◆ ACTIVITY
Look through the listing below, find every line with the string "hans", and copy it.

◆ ENTRIES PROVIDED
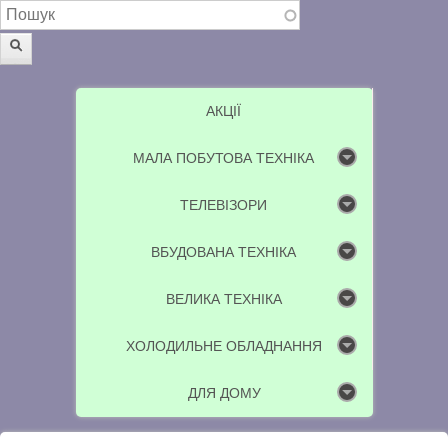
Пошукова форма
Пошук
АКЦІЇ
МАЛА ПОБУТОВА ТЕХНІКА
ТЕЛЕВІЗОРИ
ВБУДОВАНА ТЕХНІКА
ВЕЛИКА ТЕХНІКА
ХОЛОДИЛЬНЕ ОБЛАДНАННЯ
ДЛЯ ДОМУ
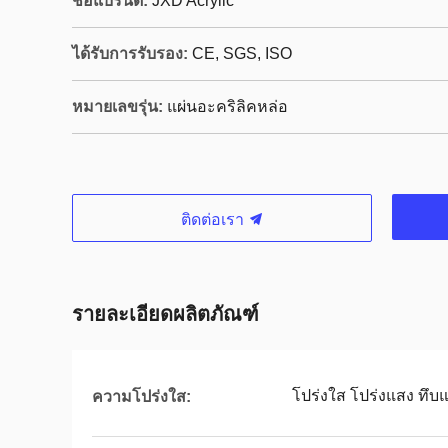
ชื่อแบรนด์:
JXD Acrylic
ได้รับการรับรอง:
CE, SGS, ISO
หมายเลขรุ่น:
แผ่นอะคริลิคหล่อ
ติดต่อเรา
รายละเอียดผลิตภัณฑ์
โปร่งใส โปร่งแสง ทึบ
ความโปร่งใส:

---

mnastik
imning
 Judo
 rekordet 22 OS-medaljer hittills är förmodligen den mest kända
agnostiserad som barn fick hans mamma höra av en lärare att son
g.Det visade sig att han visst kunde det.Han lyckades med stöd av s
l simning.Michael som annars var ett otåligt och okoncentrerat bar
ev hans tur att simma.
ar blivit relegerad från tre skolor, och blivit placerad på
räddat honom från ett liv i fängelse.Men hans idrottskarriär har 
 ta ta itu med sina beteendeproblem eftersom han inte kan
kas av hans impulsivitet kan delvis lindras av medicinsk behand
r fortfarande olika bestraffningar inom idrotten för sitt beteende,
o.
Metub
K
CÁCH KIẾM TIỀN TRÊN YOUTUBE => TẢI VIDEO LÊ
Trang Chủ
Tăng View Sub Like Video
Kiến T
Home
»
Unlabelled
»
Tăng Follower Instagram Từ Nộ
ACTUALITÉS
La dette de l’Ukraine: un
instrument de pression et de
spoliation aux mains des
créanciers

==

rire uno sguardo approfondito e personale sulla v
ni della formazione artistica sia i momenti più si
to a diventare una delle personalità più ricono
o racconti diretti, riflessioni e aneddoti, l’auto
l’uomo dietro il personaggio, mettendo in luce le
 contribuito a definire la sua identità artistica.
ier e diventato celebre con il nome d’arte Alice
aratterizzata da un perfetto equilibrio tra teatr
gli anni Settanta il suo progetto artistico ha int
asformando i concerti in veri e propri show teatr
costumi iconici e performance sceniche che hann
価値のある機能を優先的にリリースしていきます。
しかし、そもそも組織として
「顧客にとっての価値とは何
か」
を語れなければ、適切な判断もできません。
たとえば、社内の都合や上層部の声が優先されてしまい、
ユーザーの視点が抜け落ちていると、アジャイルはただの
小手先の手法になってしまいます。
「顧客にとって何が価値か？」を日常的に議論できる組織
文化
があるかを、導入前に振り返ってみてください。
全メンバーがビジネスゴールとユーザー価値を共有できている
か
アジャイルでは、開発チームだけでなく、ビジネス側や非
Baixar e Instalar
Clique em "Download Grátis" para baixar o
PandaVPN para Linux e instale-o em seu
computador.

◆ EXERCISE RESULT
agnostiserad som barn fick hans mamma höra av en lärare att son
ev hans tur att simma.
räddat honom från ett liv i fängelse.Men hans idrottskarriär har 
kas av hans impulsivitet kan delvis lindras av medicinsk behand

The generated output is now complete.